> _Work instructions_
Search the records for the string "Noticias" and return each line that has it.

Pixel coordinate grounding data:
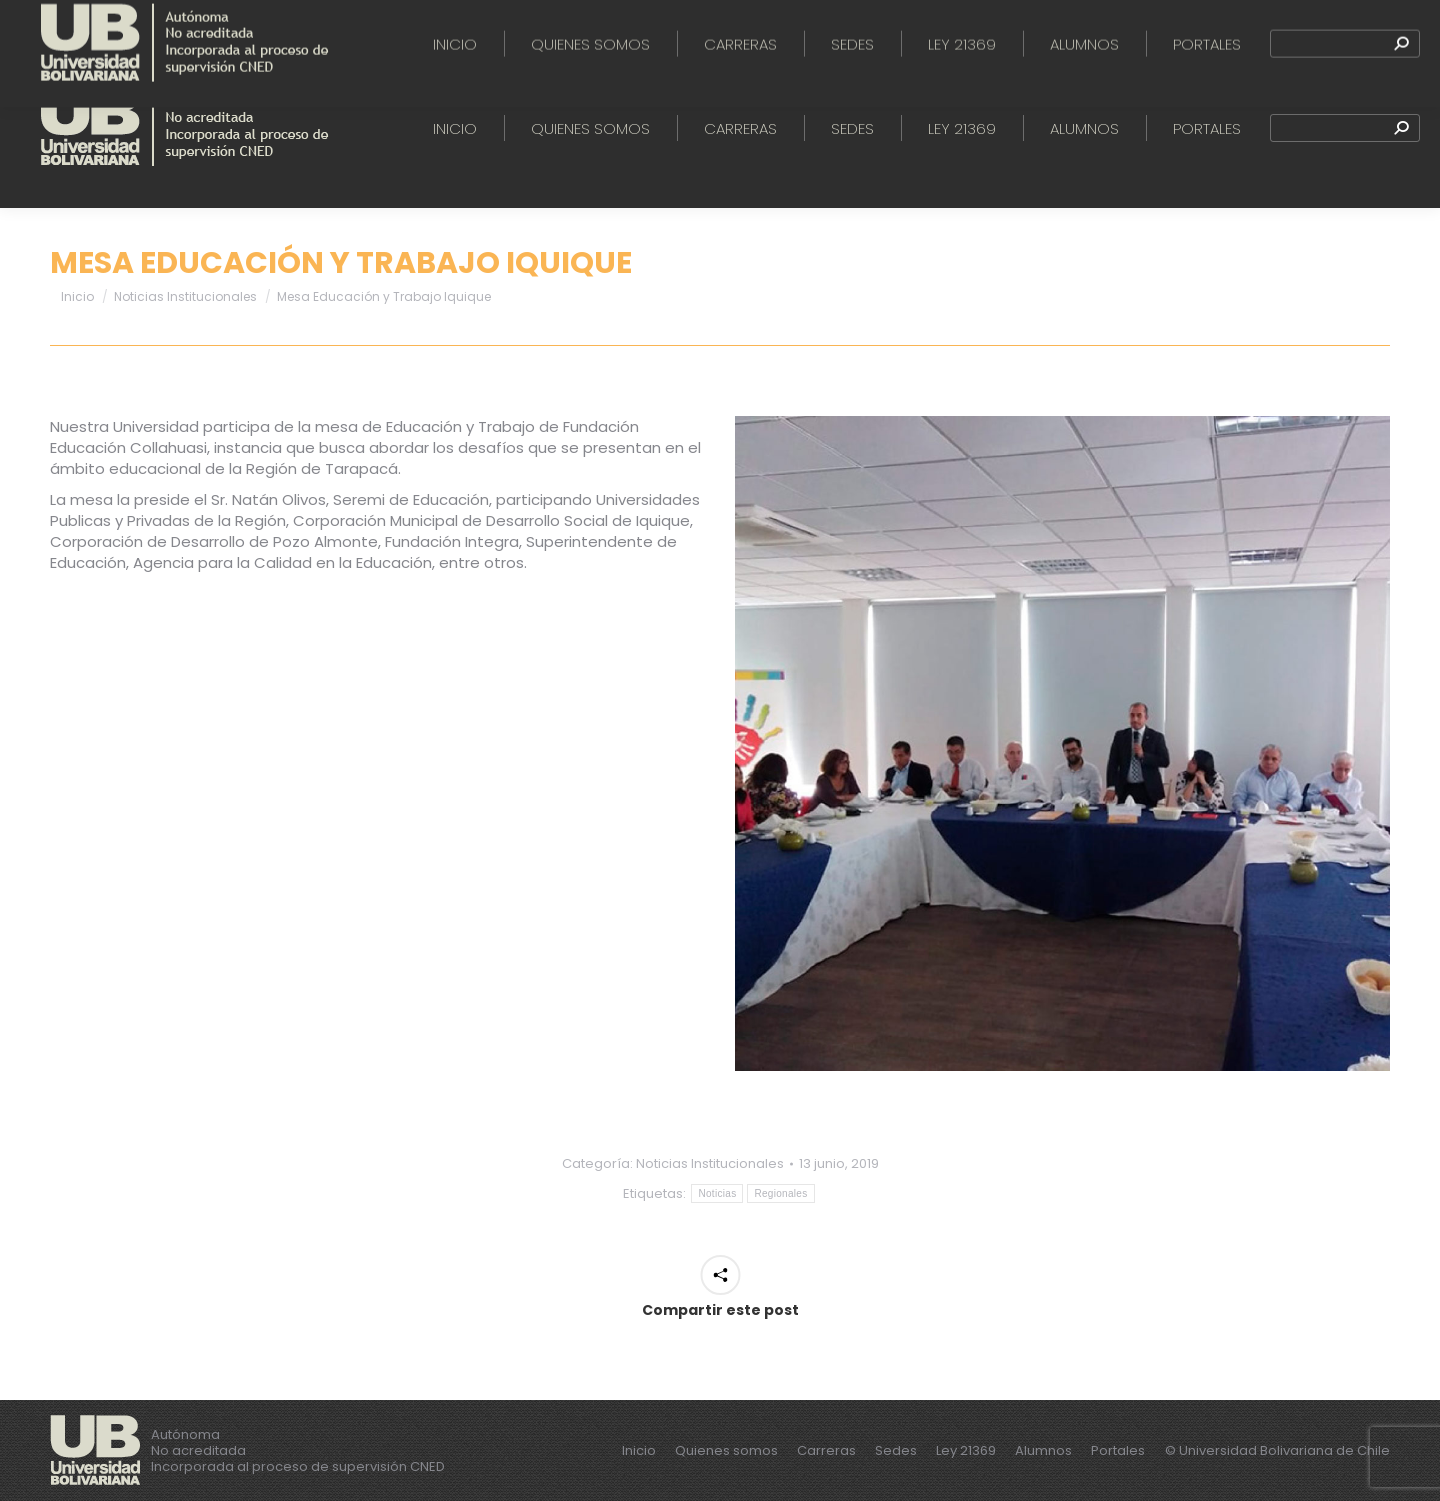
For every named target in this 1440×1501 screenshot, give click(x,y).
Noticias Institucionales (710, 1163)
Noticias (717, 1193)
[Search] (1345, 128)
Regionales (780, 1193)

> _Reply_
Noticias Institucionales (710, 1163)
Noticias (717, 1193)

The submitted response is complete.